A onda de frio que há vários dias castiga a Europa fez novas vítimas fatais nesta quinta-feira, agravando-se ainda mais nos países afetados pelo corte do abastecimento do gás russo, causado pela crise com a Ucrânia.

AFP |

Na Polônia, seis pessoas morreram de frio desde quarta-feira. Com elas, chega a 23 o número de vítimas fatais desde o fim de semana passado. E, segundo dados das autoridades de Varsóvia, já chega a 82 o número de pessoas mortas por hipotermia desde 1º de novembro de 2008.

Na Ucrânia, o ministério de Situações de Emergência contabiliza pelo menos cinco mortos pelo frio, mas reconheceu não dispor de informações sobre todo o país, onde as temperaturas atingiram -20°C. Para piorar, a Rússia cortou o fornecimento de gás para os ucranianos no dia 1º de janeiro, em decorrência da falta de acordo entre as companhias gasíferas das duas nações.

Na Alemanha, duas pessoas foram encontradas mortas nesta quinta-feira, elevando para três o número de vítimas do frio no país.

Em vários países do sul da Europa, o frio excepcional piorou ainda mais os problemas causados pela interrupção, na quarta-feira, do fornecimento do gás russo que transita pelo território ucraniano.

Na Bósnia - que importa da Rússia todo o gás que consome -, Sarajevo ficou debaixo de neve pelo terceiro dia consecutivo, com temperaturas de -7 graus centígrados pela manhã.

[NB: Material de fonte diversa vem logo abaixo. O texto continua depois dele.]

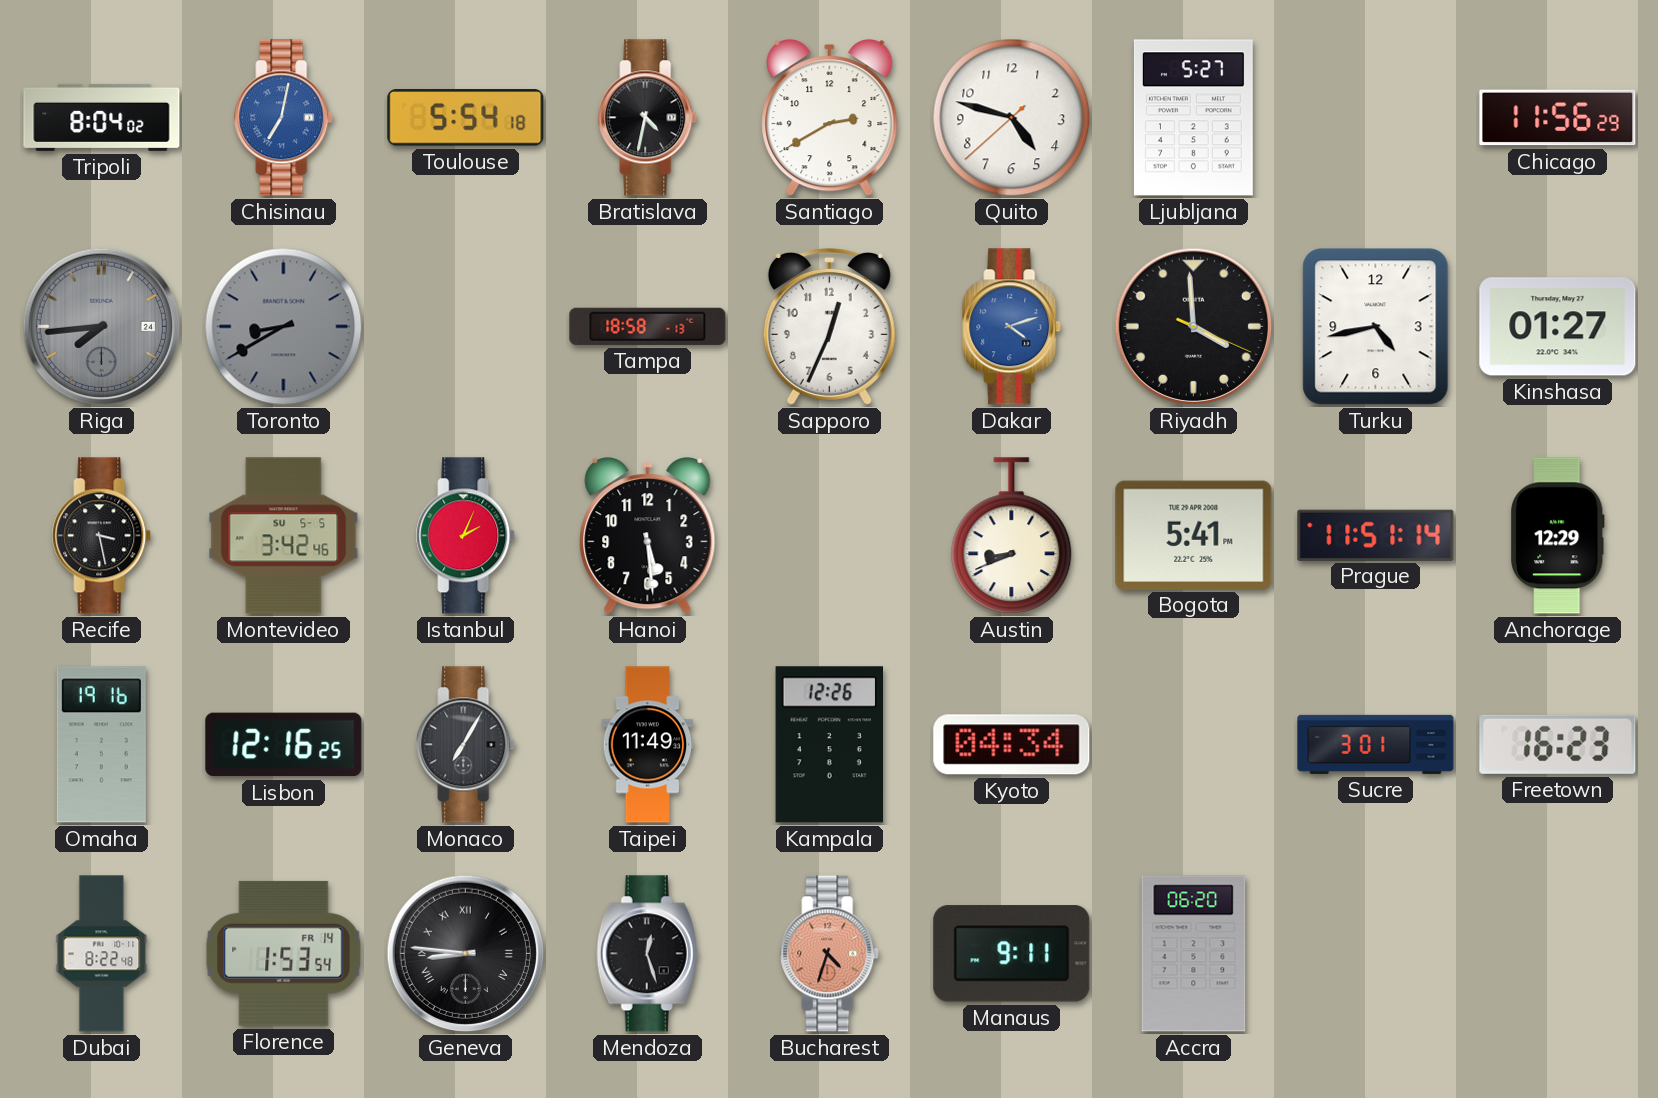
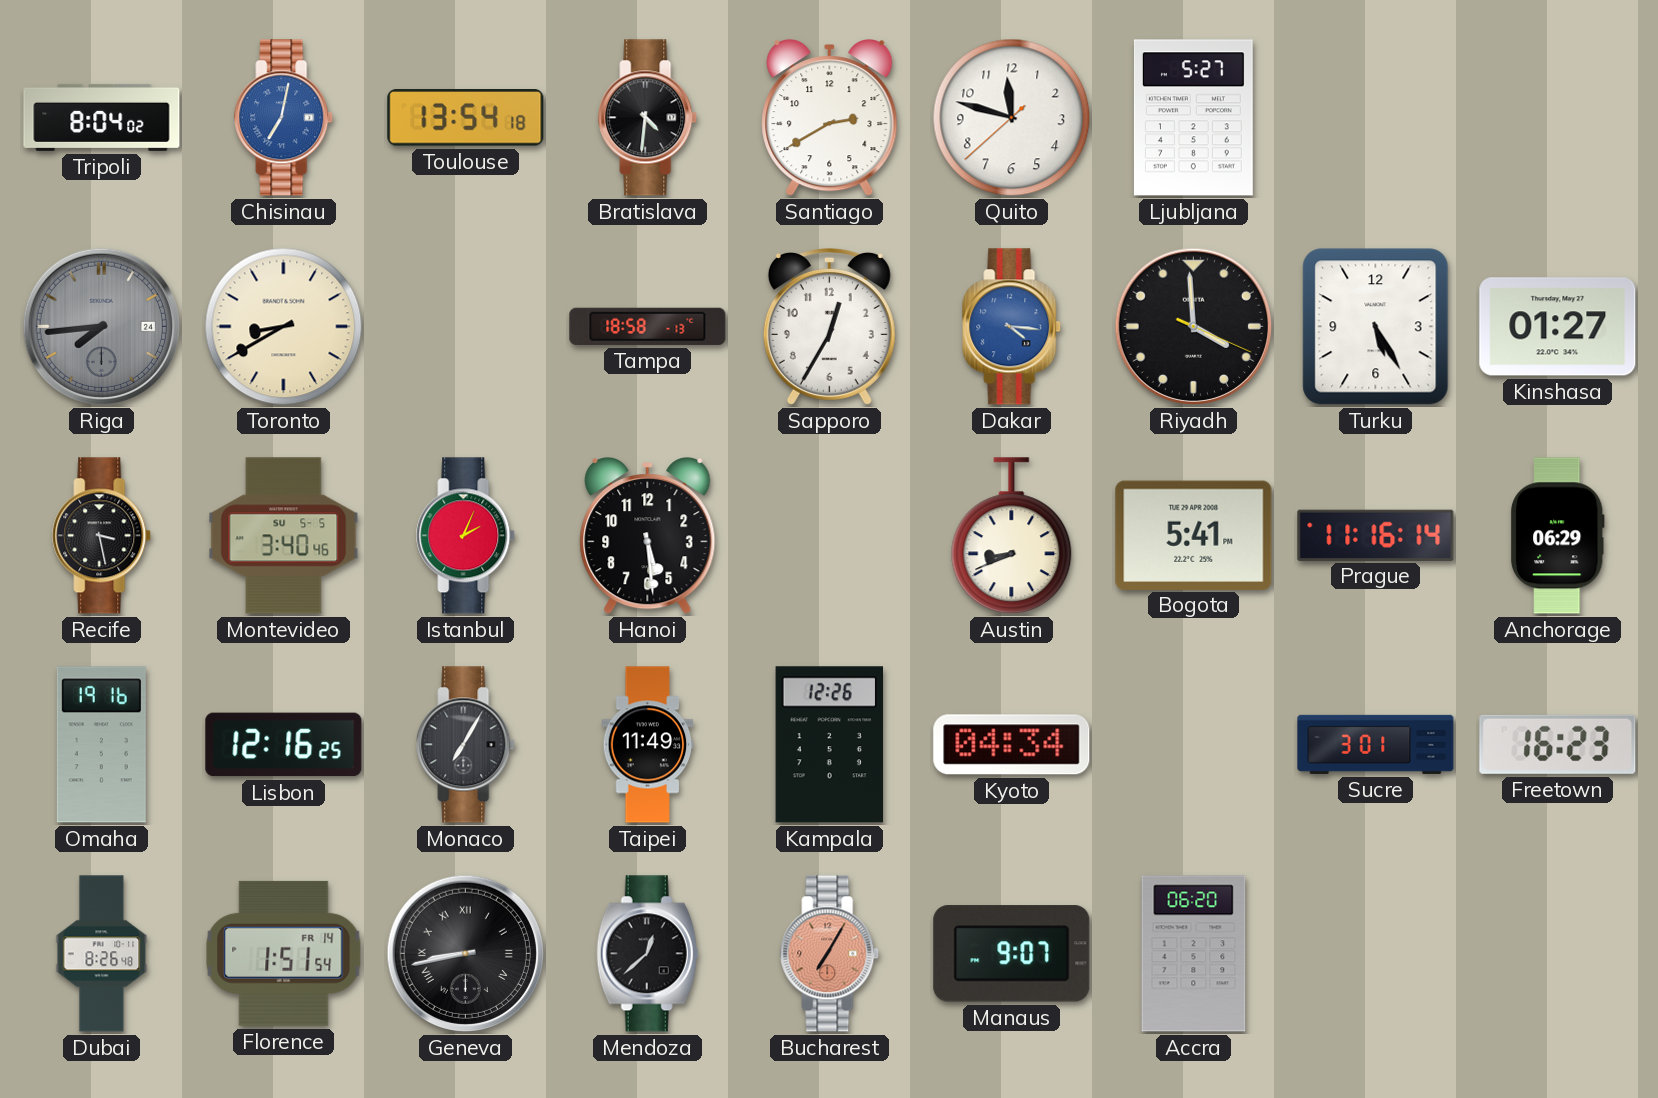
Toulouse: 5:54 -> 13:54
Bratislava: 4:32 -> 4:31
Quito: 4:47 -> 11:47
Chicago: 11:56 -> none
Toronto dial: grey -> cream
Sapporo: 12:34 -> 12:35
Dakar: 4:12 -> 4:16
Turku: 4:43 -> 5:25
Montevideo: 3:42 -> 3:40
Prague: 11:51 -> 11:16
Anchorage: 12:29 -> 06:29
Dubai: 8:22 -> 8:26
Florence: 1:53 -> 1:51
Geneva: 8:46 -> 8:43
Mendoza: 12:27 -> 12:38
Bucharest: 4:33 -> 7:05
Manaus: 9:11 -> 9:07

A capital bósnia é a cidade mais afetada até agora pelo conflito do gás entre Moscou e Kiev, já que a maioria de seus 400.000 habitantes usa o gás para a calefação de suas casas. Cerca de um terço da população de Sarajevo continuava sem aquecimento nesta quinta-feira.

Bastante prejudicado pelo corte do sistema de calefação, o zoólogico da capital búlgara, Sofia - o maior e mais antigo dos Bálcãs -, se viu obrigado a instalar estufas para proteger a vida dos animais mais sensíveis ao frio.